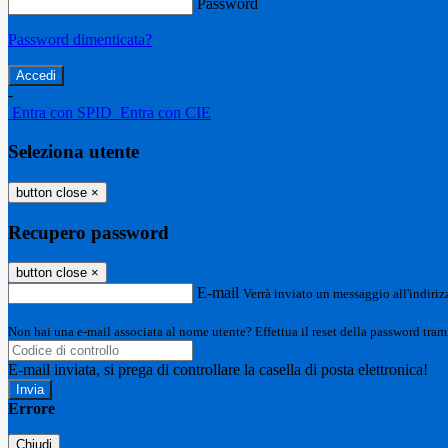
Password
Password dimenticata?
-
Entra con SPID
Entra con CIE
Seleziona utente
button close
×
Recupero password
button close
×
E-mail
Verrà inviato un messaggio all'indirizz
Non hai una e-mail associata al nome utente? Effettua il reset della password tram
E-mail inviata, si prega di controllare la casella di posta elettronica!
Errore
Chiudi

————————

What to produce: Repeat each entry exactly as given; no pictures belong in the copy.

Answer for the task:
Password
Password dimenticata?
-
Entra con SPID
Entra con CIE
Seleziona utente
button close
×
Recupero password
button close
×
E-mail
Verrà inviato un messaggio all'indirizz
Non hai una e-mail associata al nome utente? Effettua il reset della password tram
E-mail inviata, si prega di controllare la casella di posta elettronica!
Errore
Chiudi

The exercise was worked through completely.